Амма Гнева призадумалась.
- Коротко не скажешь. Чудо, заключённое в душе, по первой прихоти не явится. Его надо призвать. Сегодня ты увидела ликующих сестёр. А в иной час пришла бы в изумление: рассядутся далеко порознь, молчат сычами, уставясь в точку. Окаменели, да и только.
- А в Фотинии заключено какое чудо? - спросила гостья.
Амма Гнева отмахнулась. Агафоклия ответила:
- Фотинья выявляет своё чудо, да никак ещё не выявит. Зато дерётся яростнее рыси. Сильнейшая из учениц Бонеди!
- Бонедя… здесь? - Евфимия вскочила с сундука.
Боярыня-пестунья обняла её успокоительно.
- Была здесь прежде.
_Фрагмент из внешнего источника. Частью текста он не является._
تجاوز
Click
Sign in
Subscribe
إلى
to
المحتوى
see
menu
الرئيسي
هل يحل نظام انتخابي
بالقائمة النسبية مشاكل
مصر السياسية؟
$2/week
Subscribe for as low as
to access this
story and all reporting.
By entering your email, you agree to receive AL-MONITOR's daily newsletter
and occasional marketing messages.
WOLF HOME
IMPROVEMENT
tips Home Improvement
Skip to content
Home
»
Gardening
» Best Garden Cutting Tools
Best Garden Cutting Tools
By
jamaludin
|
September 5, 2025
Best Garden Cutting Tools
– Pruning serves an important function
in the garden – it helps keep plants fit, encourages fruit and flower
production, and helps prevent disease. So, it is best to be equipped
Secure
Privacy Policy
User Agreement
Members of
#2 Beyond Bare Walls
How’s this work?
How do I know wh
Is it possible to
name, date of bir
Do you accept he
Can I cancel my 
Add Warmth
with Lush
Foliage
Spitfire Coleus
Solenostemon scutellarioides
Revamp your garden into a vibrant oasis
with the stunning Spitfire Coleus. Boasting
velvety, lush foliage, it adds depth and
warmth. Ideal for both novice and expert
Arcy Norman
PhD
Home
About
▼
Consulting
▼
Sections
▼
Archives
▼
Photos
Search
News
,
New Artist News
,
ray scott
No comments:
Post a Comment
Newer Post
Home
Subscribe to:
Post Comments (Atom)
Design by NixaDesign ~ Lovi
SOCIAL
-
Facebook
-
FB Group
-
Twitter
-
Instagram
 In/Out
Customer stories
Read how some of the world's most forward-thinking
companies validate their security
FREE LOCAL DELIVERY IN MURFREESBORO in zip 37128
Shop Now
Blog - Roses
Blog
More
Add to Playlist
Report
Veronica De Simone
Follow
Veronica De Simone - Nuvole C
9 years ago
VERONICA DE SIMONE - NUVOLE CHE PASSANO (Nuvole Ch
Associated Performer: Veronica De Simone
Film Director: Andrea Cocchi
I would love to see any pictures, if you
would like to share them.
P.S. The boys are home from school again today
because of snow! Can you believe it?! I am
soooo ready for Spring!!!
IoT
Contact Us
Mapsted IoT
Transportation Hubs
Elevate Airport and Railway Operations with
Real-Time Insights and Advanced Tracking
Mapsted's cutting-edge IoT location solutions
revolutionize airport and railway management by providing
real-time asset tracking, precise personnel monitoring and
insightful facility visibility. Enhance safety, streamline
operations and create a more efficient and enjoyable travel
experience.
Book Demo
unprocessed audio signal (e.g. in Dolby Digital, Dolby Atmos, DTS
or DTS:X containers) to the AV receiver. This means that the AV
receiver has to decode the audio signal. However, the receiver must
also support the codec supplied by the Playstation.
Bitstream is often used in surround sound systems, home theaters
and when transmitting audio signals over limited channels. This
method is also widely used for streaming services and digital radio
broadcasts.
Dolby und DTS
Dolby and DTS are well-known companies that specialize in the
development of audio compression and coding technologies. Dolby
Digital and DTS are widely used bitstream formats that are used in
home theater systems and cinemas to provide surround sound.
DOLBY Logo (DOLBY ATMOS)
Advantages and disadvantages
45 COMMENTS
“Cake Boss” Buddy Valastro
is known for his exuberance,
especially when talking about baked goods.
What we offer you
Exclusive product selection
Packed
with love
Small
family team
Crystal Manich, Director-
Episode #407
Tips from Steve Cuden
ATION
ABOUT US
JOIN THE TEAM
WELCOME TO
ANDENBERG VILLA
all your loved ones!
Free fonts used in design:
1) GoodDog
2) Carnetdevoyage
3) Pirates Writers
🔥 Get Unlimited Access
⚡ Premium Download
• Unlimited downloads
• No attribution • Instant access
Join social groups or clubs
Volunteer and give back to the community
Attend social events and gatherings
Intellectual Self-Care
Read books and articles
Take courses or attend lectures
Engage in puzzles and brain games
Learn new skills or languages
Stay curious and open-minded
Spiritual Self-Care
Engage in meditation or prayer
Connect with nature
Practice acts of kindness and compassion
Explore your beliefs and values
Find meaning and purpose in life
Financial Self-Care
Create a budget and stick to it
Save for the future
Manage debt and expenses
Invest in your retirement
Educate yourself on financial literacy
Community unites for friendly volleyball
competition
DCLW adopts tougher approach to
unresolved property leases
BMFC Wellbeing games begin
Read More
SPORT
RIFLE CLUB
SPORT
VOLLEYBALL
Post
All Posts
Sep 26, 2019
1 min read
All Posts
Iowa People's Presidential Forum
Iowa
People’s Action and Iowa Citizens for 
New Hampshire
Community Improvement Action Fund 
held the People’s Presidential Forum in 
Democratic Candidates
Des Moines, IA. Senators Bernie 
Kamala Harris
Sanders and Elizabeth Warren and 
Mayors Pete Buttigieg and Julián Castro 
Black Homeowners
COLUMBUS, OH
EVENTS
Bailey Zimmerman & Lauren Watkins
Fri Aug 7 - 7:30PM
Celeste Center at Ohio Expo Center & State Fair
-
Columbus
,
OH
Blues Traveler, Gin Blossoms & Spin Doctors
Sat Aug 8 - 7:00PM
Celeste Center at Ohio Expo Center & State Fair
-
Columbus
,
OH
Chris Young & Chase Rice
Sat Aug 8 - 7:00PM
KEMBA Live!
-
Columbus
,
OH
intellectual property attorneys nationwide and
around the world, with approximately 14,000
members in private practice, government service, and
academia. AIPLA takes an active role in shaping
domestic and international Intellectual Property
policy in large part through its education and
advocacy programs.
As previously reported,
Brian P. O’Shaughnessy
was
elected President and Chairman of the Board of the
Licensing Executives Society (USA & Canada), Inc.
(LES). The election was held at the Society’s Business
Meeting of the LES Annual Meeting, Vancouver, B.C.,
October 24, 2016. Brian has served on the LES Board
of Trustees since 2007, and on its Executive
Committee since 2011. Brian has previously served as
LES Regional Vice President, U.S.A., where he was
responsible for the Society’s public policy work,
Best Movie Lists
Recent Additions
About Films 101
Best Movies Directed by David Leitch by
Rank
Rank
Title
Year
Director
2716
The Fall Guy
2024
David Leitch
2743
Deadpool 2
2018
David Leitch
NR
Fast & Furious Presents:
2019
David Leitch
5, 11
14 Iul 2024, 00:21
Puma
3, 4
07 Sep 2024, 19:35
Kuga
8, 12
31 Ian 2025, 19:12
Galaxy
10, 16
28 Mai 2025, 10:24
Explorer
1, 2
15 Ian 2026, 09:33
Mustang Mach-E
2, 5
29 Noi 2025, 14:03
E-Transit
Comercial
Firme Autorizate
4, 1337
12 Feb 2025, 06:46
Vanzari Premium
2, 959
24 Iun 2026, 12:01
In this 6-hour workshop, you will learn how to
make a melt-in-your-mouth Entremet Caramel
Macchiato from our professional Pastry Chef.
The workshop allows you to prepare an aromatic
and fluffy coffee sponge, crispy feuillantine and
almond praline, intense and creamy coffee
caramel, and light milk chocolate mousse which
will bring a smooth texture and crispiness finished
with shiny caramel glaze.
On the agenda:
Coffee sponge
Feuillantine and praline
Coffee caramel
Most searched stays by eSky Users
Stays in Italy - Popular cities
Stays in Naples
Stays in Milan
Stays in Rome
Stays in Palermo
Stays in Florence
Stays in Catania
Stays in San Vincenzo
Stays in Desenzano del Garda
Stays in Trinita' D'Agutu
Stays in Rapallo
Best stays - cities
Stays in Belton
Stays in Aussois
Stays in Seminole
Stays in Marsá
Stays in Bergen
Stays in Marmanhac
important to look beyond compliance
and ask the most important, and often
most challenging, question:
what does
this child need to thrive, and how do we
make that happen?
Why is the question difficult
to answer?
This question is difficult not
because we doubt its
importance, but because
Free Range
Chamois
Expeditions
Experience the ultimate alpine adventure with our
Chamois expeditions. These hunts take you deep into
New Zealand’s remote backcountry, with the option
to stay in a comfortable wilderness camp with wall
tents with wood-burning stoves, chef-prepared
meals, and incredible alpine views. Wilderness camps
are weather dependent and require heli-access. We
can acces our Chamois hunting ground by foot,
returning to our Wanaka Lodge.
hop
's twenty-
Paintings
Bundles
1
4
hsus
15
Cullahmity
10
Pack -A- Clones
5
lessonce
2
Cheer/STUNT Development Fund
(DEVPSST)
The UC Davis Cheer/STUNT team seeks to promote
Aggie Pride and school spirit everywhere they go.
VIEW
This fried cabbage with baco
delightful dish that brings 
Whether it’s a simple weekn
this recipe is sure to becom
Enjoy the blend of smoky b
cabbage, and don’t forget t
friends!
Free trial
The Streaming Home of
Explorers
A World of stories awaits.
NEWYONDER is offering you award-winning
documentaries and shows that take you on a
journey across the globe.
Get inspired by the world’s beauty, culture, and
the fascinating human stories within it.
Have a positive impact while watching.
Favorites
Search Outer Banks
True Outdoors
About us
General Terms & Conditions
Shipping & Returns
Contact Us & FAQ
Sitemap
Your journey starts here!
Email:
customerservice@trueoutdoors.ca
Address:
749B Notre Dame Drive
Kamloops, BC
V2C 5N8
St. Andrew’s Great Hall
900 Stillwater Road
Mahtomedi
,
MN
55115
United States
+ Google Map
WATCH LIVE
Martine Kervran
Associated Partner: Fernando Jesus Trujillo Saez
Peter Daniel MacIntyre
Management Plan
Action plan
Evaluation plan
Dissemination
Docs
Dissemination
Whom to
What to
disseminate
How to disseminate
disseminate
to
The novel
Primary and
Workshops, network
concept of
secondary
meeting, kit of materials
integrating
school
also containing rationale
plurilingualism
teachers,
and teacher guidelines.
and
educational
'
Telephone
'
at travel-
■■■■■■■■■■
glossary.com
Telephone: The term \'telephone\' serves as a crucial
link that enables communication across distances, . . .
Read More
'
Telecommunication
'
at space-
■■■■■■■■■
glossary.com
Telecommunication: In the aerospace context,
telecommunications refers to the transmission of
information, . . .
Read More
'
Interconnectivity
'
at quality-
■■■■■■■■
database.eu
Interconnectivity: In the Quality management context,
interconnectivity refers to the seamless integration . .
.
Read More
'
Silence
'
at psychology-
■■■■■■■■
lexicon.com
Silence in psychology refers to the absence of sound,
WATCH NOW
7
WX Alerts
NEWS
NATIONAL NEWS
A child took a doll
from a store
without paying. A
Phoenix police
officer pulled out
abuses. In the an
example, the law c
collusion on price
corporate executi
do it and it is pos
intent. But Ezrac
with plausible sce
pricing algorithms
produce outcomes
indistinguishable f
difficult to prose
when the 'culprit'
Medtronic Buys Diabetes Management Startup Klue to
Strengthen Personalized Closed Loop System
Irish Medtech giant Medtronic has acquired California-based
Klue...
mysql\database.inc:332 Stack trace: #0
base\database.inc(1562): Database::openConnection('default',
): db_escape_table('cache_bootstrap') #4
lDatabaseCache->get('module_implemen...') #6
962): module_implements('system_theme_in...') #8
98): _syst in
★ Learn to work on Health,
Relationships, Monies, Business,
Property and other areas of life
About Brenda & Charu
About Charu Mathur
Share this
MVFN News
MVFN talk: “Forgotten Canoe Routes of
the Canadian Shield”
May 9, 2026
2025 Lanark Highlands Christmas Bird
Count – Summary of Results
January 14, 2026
Наша прозорливица Янина ввела её в сестричество. Родители их знались в Кракове. Бонэдия своих лишилась в детстве. Янина со своими рано оказалась на чужбине. Вот девоньки в Москве и встретились. Лихая пани выучила лесных жительниц самозащите. Безмужним сёстрам мужеская доблесть впору. А когда книги отреченные подтвердили мои страхи за твою судьбу, я вызвала Бонедю в Зарыдалье.
- Какие книги отреченные? - не поняла Евфимия.
- Ну, запрещённые митрополитом и князьями, - вздохнула амма Гнева, - те, что в сундуке лежат, с которого ты поднялась.
Она откинула окованную бронзой крышку, и поражённая боярышня узрела позеленевшие застёжки переплётов, бурый пергамент свитков.
- Дозволь одним глазком взглянуть?
- Гляди двумя, - присела с ней у сундука хозяйка.
- «Тайная тайных», - шёпотом прочла Евфимия.
- Это Аристотелевы мысли, - пояснила амма Гнева. - Ими греческий мудрец воспитывал героя Македонского. Иные называют его труд Аристотелевыми вратами.
- «Добропрохладный ветроград», - прочла Евфимия.
- Лечебник травный для лекарок, - отложила книгу амма Гнева.
Боярышня тихонько развернула древний свиток и прочитала непонятный заголовок по складам:
- «Раф-ли»…
Амма свернула свиток.
- Тут разом не постигнешь. Гадание по чёрточкам и точкам.
- А, - извлекла большую книгу гостья, - это мне знакомо понаслышке: «Шестокрыл».
- Да, здесь гадание по звёздам, - перебрала хозяйка жёлтые листы. - Мой Андрей Дмитрич увлекается.